Is Trolling a Cry for Attachment?
Briefly

Is Trolling a Cry for Attachment?
"What do we make of trolling from a psychological point of view? Is it a new unrestrained form of sadism unleashed by the internet? Is it a form of obsessive compulsive disorder, externalized via memes? Or is it a cry for attachment? A perverse form of inviting community and fellowship? This latter claim is advanced by Alfie Bown in his book Post-Comedy. In it, Bown traces some of the history of comedy in the West with an aim of trying to make sense of recent forms of dark or dank comedy that have come to dominate the media space as of late."
"In a provocative claim, Bown describes trolling (the ongoing harassment of others with an aim to offend, trigger, and provoke) in terms of Freud 's castration wish. By trolling so explicitly, he argues, "trolls" have a suppressed wish to be "castrated" symbolically-to be told no-as a means of entering the community at large."
"For Freud, early adolescent development was characterized, particularly for boys, by an emergent castration anxiety-the fear of losing one's penis. Now, Freud meant this more symbolically, in terms of the fear of losing one's independence, and perhaps one's core physiological traits, via the threat of others. "Castration," in other words, means the symbolic act of being told no, being put in one's place, in having to follow rules and restrain one's own impulses and desires."

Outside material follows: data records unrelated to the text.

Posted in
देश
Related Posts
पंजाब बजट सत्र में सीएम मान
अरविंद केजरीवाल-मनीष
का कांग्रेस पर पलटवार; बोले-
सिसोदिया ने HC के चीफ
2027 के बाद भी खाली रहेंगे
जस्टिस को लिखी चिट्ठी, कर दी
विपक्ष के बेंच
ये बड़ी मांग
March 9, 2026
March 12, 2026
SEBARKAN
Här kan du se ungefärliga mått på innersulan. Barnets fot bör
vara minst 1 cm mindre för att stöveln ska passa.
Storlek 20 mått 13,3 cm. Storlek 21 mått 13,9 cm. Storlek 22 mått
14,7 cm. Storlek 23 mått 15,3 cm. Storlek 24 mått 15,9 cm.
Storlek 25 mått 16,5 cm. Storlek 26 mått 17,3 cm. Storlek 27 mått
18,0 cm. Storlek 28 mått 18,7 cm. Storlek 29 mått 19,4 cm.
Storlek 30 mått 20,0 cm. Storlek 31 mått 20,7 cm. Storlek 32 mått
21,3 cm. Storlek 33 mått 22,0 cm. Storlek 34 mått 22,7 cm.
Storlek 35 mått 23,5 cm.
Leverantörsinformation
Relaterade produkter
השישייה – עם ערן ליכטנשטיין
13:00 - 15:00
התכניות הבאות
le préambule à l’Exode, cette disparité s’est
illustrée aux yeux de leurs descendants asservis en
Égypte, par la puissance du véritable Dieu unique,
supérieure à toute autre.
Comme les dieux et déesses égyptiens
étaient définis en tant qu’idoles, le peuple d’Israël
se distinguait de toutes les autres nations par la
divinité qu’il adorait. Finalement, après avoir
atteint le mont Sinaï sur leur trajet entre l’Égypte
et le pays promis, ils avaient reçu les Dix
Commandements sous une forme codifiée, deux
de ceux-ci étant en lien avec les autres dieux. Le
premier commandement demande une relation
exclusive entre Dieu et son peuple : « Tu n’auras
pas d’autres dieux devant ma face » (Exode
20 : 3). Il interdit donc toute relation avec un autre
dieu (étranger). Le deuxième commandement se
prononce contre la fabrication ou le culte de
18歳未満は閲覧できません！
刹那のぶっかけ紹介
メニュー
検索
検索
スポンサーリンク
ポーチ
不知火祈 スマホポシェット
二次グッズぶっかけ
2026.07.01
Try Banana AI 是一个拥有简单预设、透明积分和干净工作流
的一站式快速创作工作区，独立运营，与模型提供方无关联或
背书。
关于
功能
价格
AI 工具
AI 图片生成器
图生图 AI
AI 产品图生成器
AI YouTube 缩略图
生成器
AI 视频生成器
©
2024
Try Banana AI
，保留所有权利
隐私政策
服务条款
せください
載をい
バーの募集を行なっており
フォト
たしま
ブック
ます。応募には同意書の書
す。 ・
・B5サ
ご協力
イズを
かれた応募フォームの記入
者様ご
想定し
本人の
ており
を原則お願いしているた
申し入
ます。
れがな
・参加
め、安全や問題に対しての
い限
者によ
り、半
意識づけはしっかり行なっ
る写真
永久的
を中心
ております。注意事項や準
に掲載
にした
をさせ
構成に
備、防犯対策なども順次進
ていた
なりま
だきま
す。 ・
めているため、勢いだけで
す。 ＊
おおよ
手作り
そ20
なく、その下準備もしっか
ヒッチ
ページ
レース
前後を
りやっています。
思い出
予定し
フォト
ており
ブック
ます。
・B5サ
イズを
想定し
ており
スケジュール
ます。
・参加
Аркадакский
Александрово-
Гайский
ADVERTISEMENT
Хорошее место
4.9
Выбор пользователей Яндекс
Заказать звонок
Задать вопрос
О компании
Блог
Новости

Trolling often appears antithetical to community yet can operate as a form of community-seeking through deliberate provocation. Some analyses link trolling to a symbolic castration wish whereby explicit offense or transgression functions as an invitation to be constrained or told no, thereby gaining social recognition. Freud's castration complex frames adolescent fear of losing the penis as symbolic anxiety about losing independence and being subjected to external limits. Experiencing a 'no' can feel like a dramatic violation of freedom and can provoke resistance; contemporary dark or dank comedy and online provocation can express these relational dynamics.